Prospective clinical study.

Objective.

To report the outcome, radiologic findings, and complications in patients undergoing microsurgical radicular decompression and implantation of Dynesys (Zimmer Spine, Münsingen, Switzerland).

Summary of Background Data.

The currently available peer-reviewed English-language medical literature addressing the use of the dynamic stabilization systems is limited.

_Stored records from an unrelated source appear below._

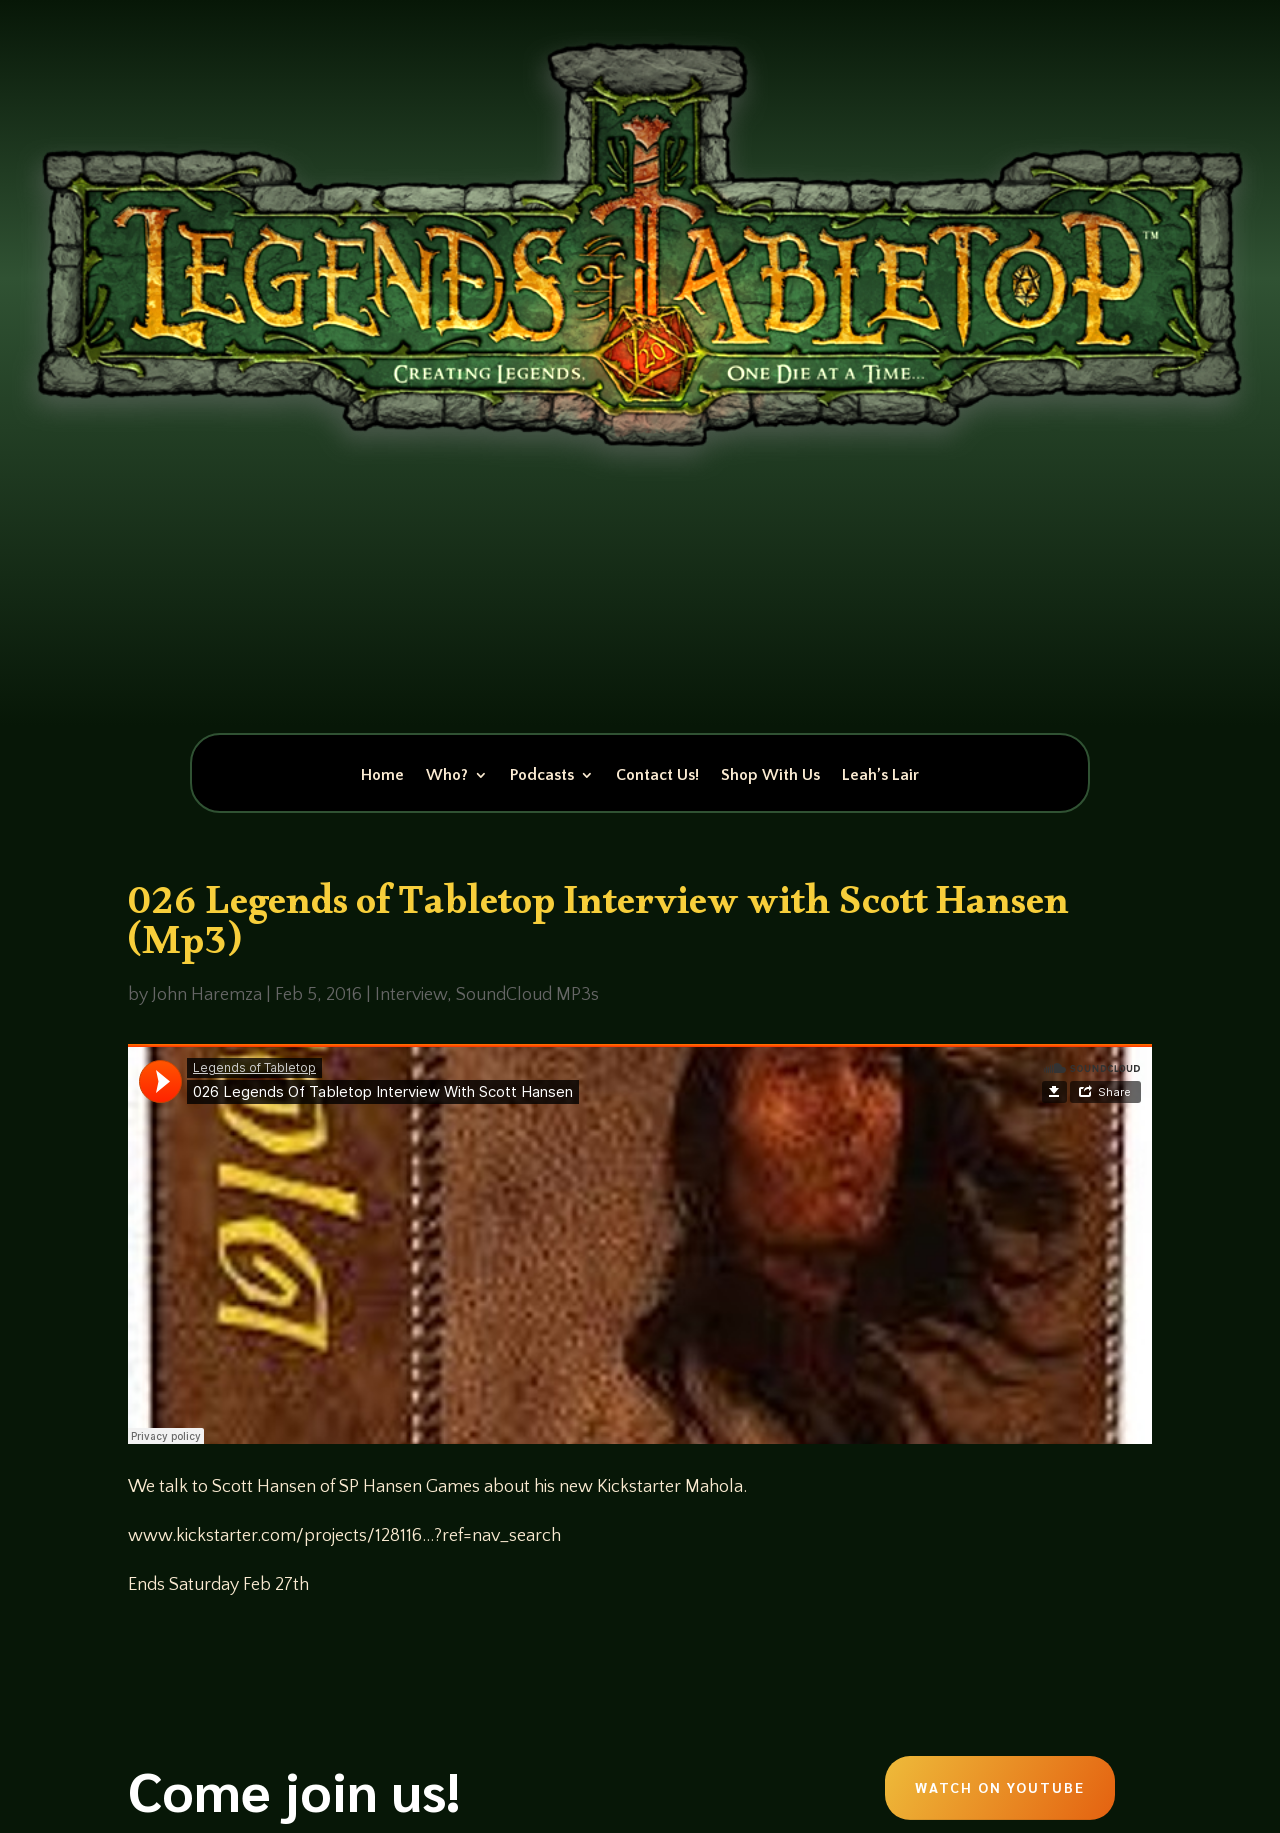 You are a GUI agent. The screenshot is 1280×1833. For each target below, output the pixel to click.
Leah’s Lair (880, 776)
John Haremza (207, 995)
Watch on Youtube (1000, 1787)
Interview (411, 995)
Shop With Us (770, 776)
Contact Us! (657, 776)
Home (382, 776)
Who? (447, 776)
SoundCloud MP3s (527, 995)
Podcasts (542, 776) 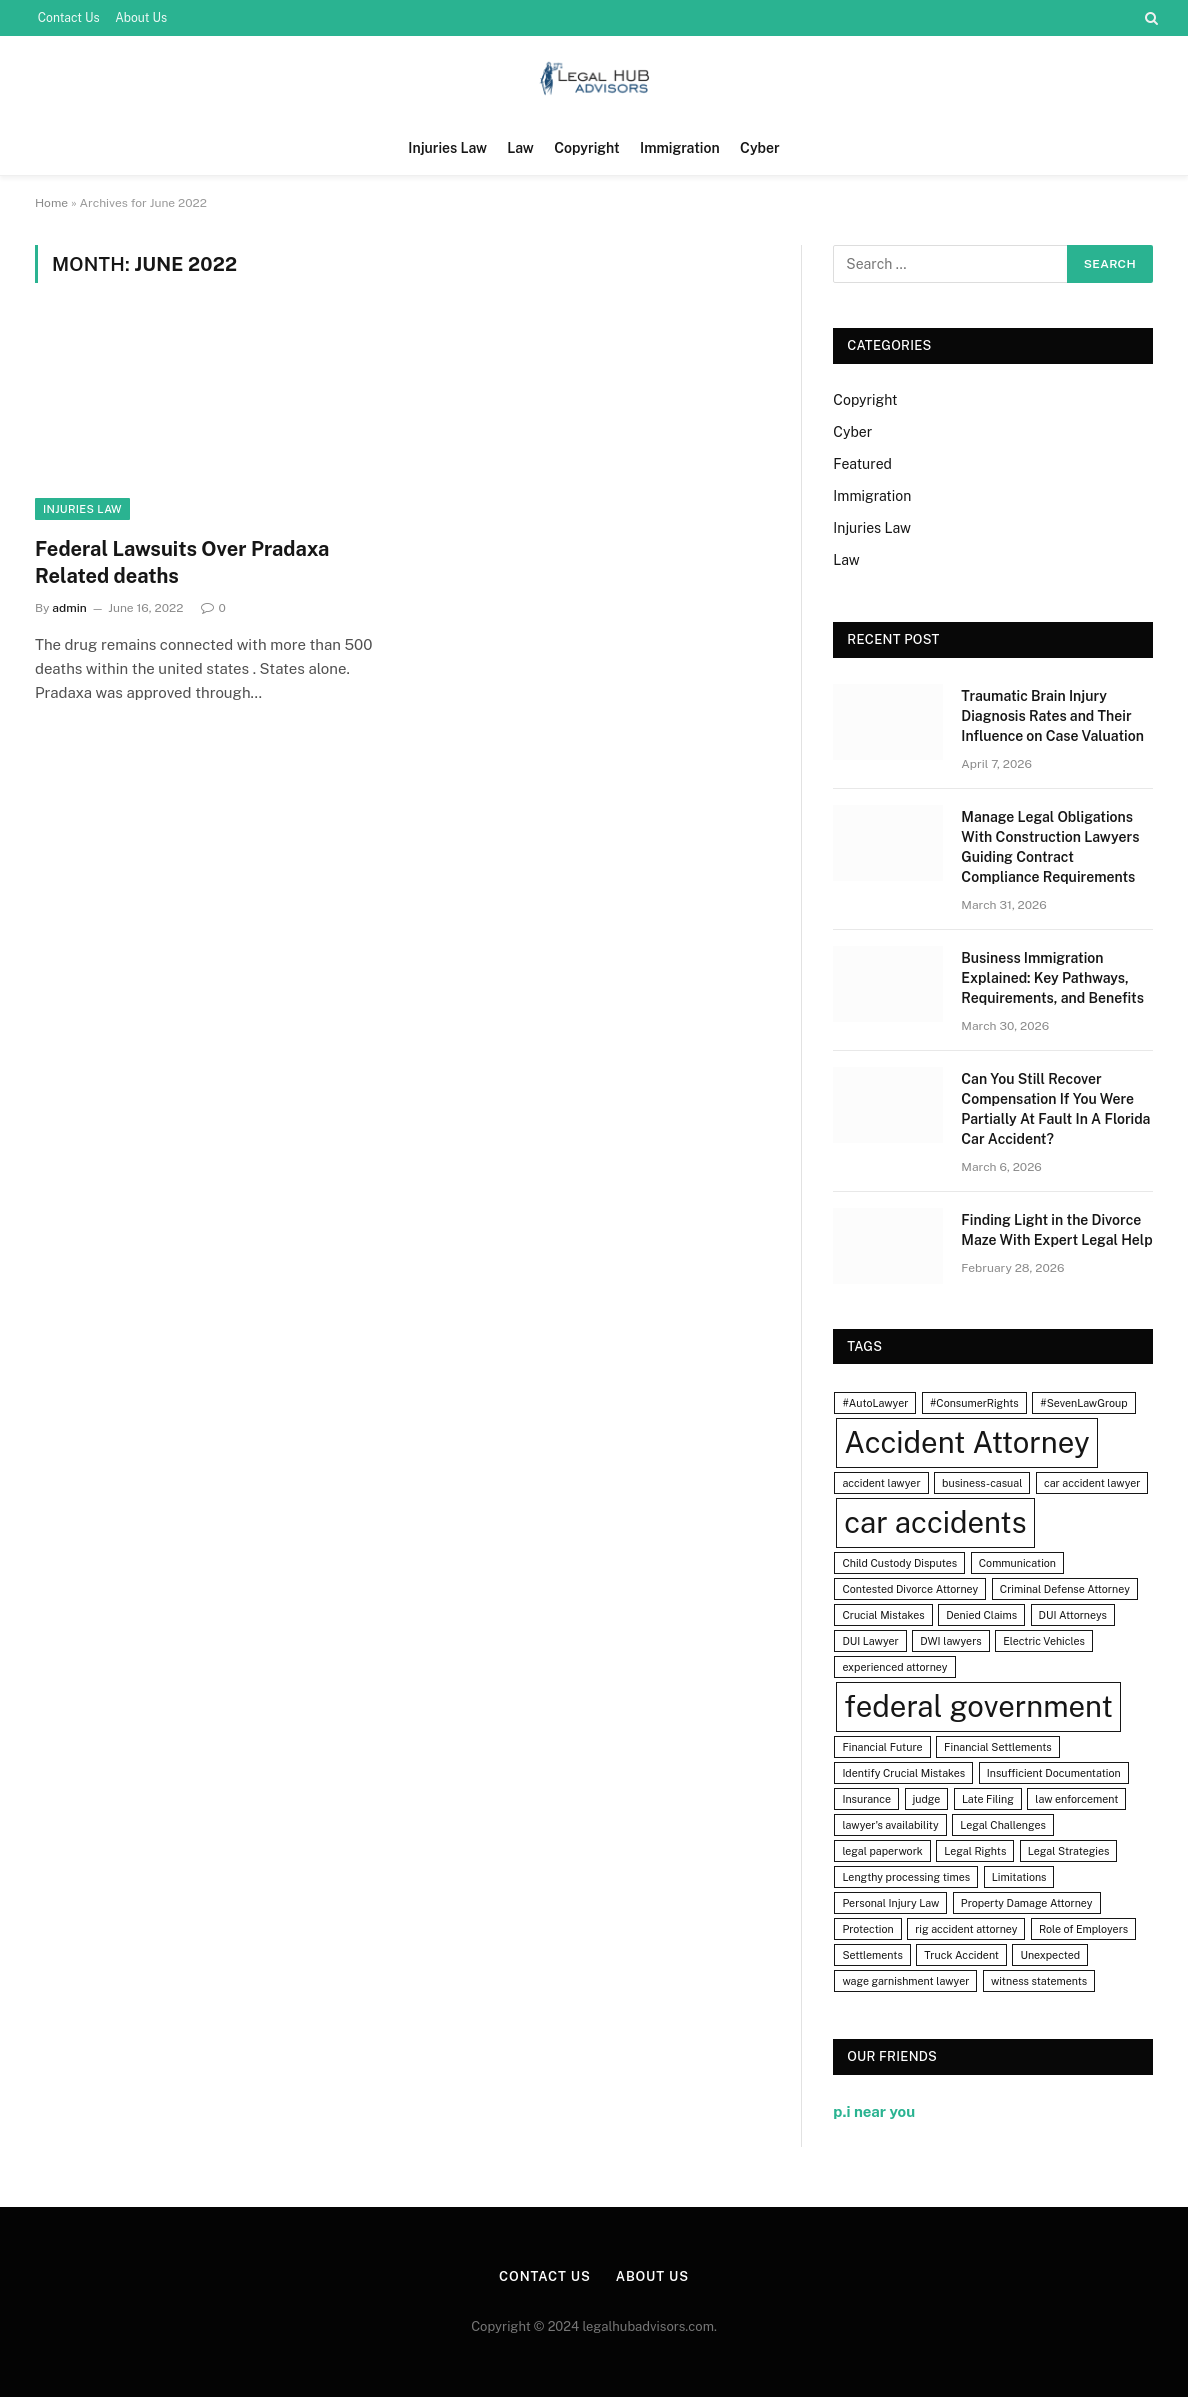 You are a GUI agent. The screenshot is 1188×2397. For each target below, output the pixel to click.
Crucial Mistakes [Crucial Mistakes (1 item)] (883, 1615)
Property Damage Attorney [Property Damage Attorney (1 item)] (1027, 1903)
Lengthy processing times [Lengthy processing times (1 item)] (906, 1877)
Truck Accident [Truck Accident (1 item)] (961, 1955)
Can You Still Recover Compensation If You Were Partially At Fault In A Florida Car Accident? (1055, 1109)
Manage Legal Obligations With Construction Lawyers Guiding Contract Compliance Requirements (1050, 847)
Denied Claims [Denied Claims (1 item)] (981, 1615)
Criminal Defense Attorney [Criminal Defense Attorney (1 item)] (1065, 1589)
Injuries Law (447, 148)
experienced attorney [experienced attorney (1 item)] (894, 1667)
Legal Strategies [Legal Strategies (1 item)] (1069, 1851)
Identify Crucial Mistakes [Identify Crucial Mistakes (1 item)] (903, 1773)
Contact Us (69, 18)
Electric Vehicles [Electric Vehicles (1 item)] (1044, 1641)
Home (51, 203)
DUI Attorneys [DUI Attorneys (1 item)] (1073, 1615)
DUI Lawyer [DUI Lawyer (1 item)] (870, 1641)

Indications, clinical results, and implant failure of Dynesys after microsurgical decompression are still controversial.

Methods and Results.

This study included a total of 37 consecutive patients (mean age 58 years) presenting with acquired lumbar stenosis, signs of segmental instability, and degenerative disc disease underwent lumbar microsurgical decompression and implantation of Dynesys in 1 (n = 11), 2 (n = 17), 3 (n = 9), and 4 segments (n = 1). One patient was lost to follow-up. Lumbar and radicular pain was present in 33 patients (92%). Clinical evaluation included visual analogue scale (leg and back), distribution and severity of pain (%), Prolo Functional and Economic Status, Stauffer Coventry Scale, patient's self evaluation, and radiologic assessment preoperative and postoperative at 3 and 12 months. Leg and back pain (visual analogue scale) improved at 12 months from 8.4 ± 2.1 to 3.1 ± 1.4 and from 6.7 ± 2.8 to 4 ± 2.8, respectively. Overall pain severity improved due to reduction of radicular pain from 59.2% to 27.3% after microsurgical decompression. Meanwhile, lumbar pain deteriorated from 40.8% to 47.8%. Twenty-seven percent (patient's self-evaluation) and 29.7% (Stauffer Coventry Scale) of the patients described a fair or poor outcome. Moreover, 51% and 54% of the patients had a Prolo Economic Status and Prolo Functional of 4 or 5, respectively. Complications included 4 broken and 2 misplaced screws from a total of 224 screws implanted, 2 loosen systems, and 1 cerebrospinal fistula. At 1-year, a total of 7 patients (19%) required surgical revision.

Conclusion.

The reported biomechanical principles of Dynesys do not reflect advantages in outcome compared with none or others stabilization systems after microsurgical radicular decompression reported in the literature.